Nel 1985 i coniugi Barbieri si spostarono definitivamente alla località Mirandola; nel frattempo dal matrimonio erano nati Mariadele, Silvestro e Paola. Le ragazze hanno un impiego in aziende private, mentre Silvestro, classe 1966, ha proseguito l’impegno del padre. Lui ha avuto il fiuto di saper cambiare in corsa l’indirizzo dell’azienda, proprio mentre la vendita delle quaglie cominciava a rivelare una crisi di settore, e ha avuto la stessa buona stella di papà Enenco: cioè quella di fare gli incontri al momento giusto. Gli capitò che un commerciante più che le quaglie gli chiedesse le uova di questi pennuti. Silvestro scommise subito su questa nuova opportunità: così i Barbieri hanno chiuso l’attività del macello e si sono dedicati a quella delle uova. Il numero è di circa 250mila mensili, le cui confezioni vengono affidate a quattro grossisti che le vendono poi ai supermercati. Le uova di quaglia sono un’alternativa a quelle dei polli, e notevolmente vantaggiose per coloro che soffrono di colesterolo, avendo meno grassi, ed in più sono spesso usate per l’impasto dei dolci, gradite da coloro che soffrono di comunissime intolleranze alimentari: la loro destinazione appare riservata ancora ad un settore di nicchia, ma il loro mercato è in progressiva espansione.
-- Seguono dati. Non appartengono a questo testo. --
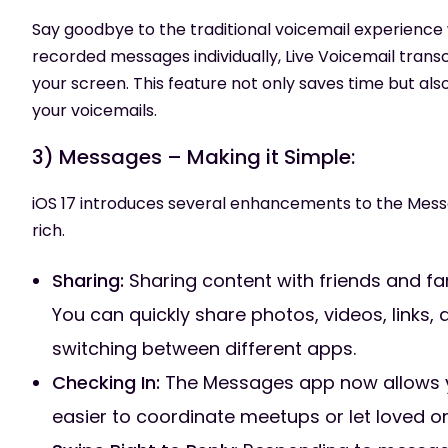
Say goodbye to the traditional voicemail experience wi
recorded messages individually, Live Voicemail transc
your screen. This feature not only saves time but a
your voicemails.
3) Messages – Making it Simple:
iOS 17 introduces several enhancements to the Mess
rich.
Sharing:
Sharing content with friends and fa
You can quickly share photos, videos, links,
switching between different apps.
Checking In:
The Messages app now allows you
easier to coordinate meetups or let loved o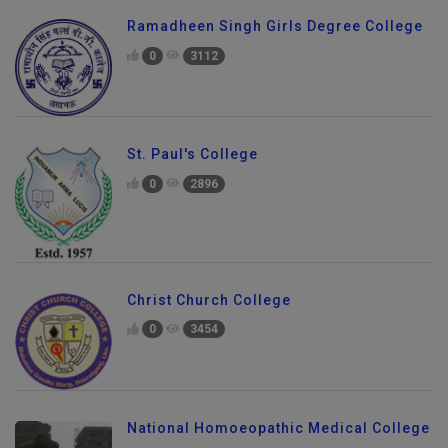
Ramadheen Singh Girls Degree College
0
3112
St. Paul's College
0
2896
Christ Church College
0
3454
National Homoeopathic Medical College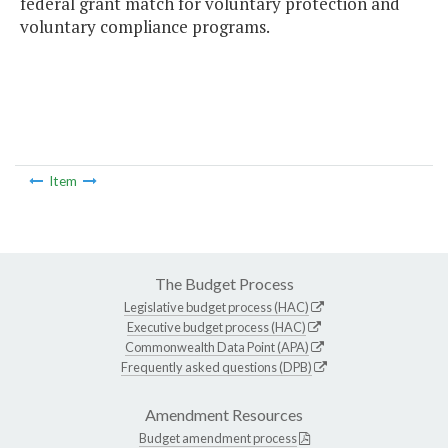
federal grant match for voluntary protection and
voluntary compliance programs.
Item
The Budget Process
Legislative budget process (HAC)
Executive budget process (HAC)
Commonwealth Data Point (APA)
Frequently asked questions (DPB)
Amendment Resources
Budget amendment process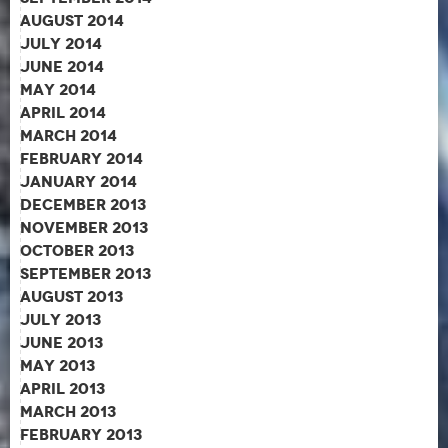
August 2014
July 2014
June 2014
May 2014
April 2014
March 2014
February 2014
January 2014
December 2013
November 2013
October 2013
September 2013
August 2013
July 2013
June 2013
May 2013
April 2013
March 2013
February 2013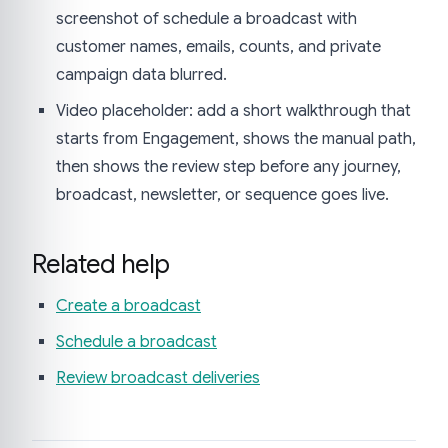
screenshot of schedule a broadcast with
customer names, emails, counts, and private
campaign data blurred.
Video placeholder: add a short walkthrough that
starts from Engagement, shows the manual path,
then shows the review step before any journey,
broadcast, newsletter, or sequence goes live.
Related help
Create a broadcast
Schedule a broadcast
Review broadcast deliveries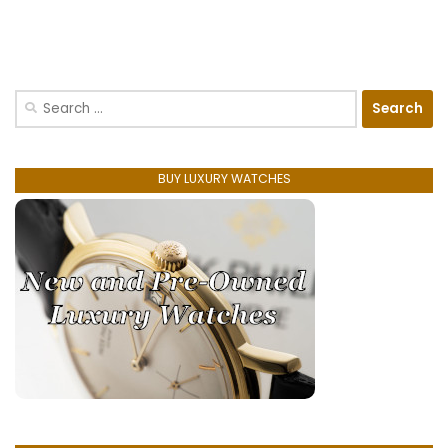
Search
for:
BUY LUXURY WATCHES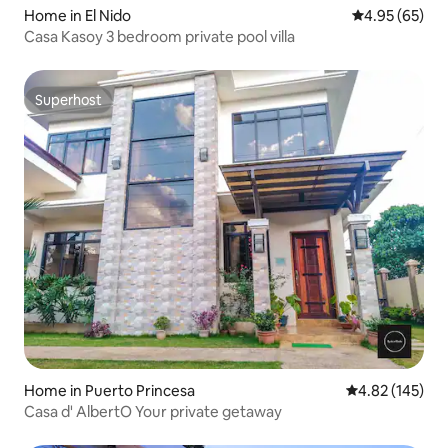
Home in El Nido
4.95 out of 5 
4.95 (65)
Casa Kasoy 3 bedroom private pool villa
Superhost
Superhost
Home in Puerto Princesa
4.82 out of 5 a
4.82 (145)
Casa d' AlbertO Your private getaway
Silvestro ha sempre confrontato le proprie opinioni col padre. C’è tra loro un bellissimo legale ed uno speciale confronto. Il signor Enenco Barbieri è orgoglioso di quanto, nella vita, lui e suoi figli, e gli altri famigliari, hanno saputo realizzare. È il classico uomo veramente partito dal nulla, con la vita che per giunta gli remava contro. Ha avuto la forza di non scoraggiarsi mai. È un uomo mite, che anche quando gli ha preso a dire bene, non si è mai vantato. Ha un segreto e lo svela con semplicità: i passi vanno fatti con le misura che in quei momenti le proprie gambe consentono. E se c’è da stare fermi, bisogna anche sapere aspettare. Prima o dopo, si ritorna a camminare.